L’esclandre apparut patent et terrible, lorsque furent réunis, durant une matinée fâcheuse pour Amande, et l’arrivée hâtive de son père à la Conciergerie où elle était venue échouer, et l’annonce publique que la jeune fille se trouvait en prison… Ce fut au vrai un scandale parisien, risible et excessif, mais qui courut le risque de faire perdre une partie de ses relations à cet homme devenu furieux et sans pitié.

Il ne voulut donc écouter aucune des explications de sa fille lorsqu’elle lui fut rendue, sans nulle excuse d’ailleurs. Personne au surplus ne croit à ces rencontres bizarres de faits, qui bouleversent parfois certaines existences. Cela semble vraiment par trop romanesque. C’est en effet un sentiment très affermi dans l’âme des citoyens que celui de la norme universelle. Bien entendu rien n’est si absurde et si stupide, mais les sociétés durent par cette continuité dans la certitude que l’honnête homme et le voleur ne se ressemblent point, ni leurs existences… C’est encore la raison pour laquelle les juges ne croient jamais à l’innocence de personne, et guillotineraient volontiers, si on ne les retenait pas, tous accusés coupables et innocents, pour tous délits, vrais ou imaginaires. En effet, à leurs yeux il n’y a que deux sortes d’événements : ceux qui arrivent, lesquels ont comme gabarit la logique, la raison et l’évidence, et ceux qui n’arrivent pas. Ces derniers se reconnaissent à leur étrangeté, à leur complication, et à leur apparence paradoxale.

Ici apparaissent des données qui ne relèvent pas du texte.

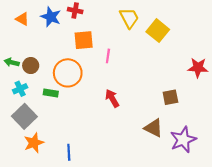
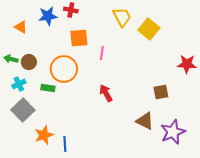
blue star: (51, 17) -> (48, 16), turned -30
orange triangle: (22, 19) -> (21, 27), moved
orange star: (34, 143) -> (44, 135), moved

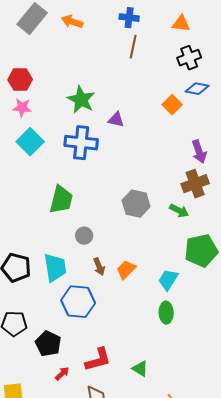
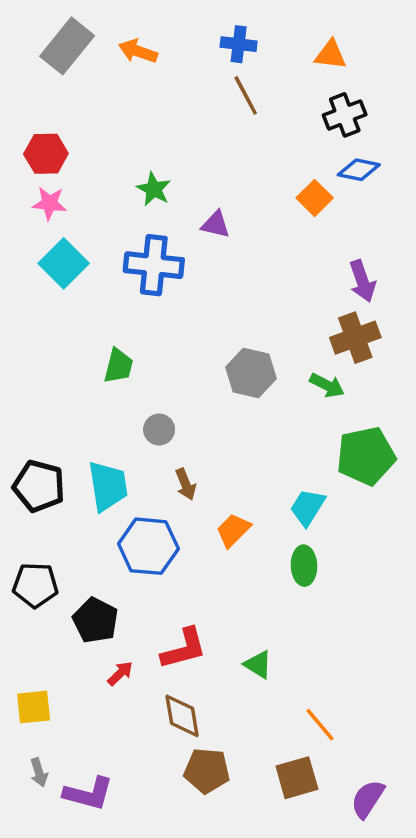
brown line: (133, 47) -> (246, 95), turned -40
green star: (81, 100) -> (154, 189), size x0.7
green trapezoid: (61, 200) -> (118, 366), size x0.7
orange trapezoid: (126, 270) -> (233, 530), moved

Ce sont eux qu’invoquent toujours les prétendus innocents. Par exemple, il n’arrive jamais ou il ne doit pas arriver qu’un homme riche soit coupable d’aucun délit. De même en cas de délit sexuel à deux, c’est la femme qui est obligatoirement le coupable. Enfin, quand un crime s’est effectué, être soupçonnable, c’est être coupable. Car, il serait attentatoire aux déférences dues à l’intelligence des élites sociales, représentées par la magistrature, qu’un personnage accusé fût innocent…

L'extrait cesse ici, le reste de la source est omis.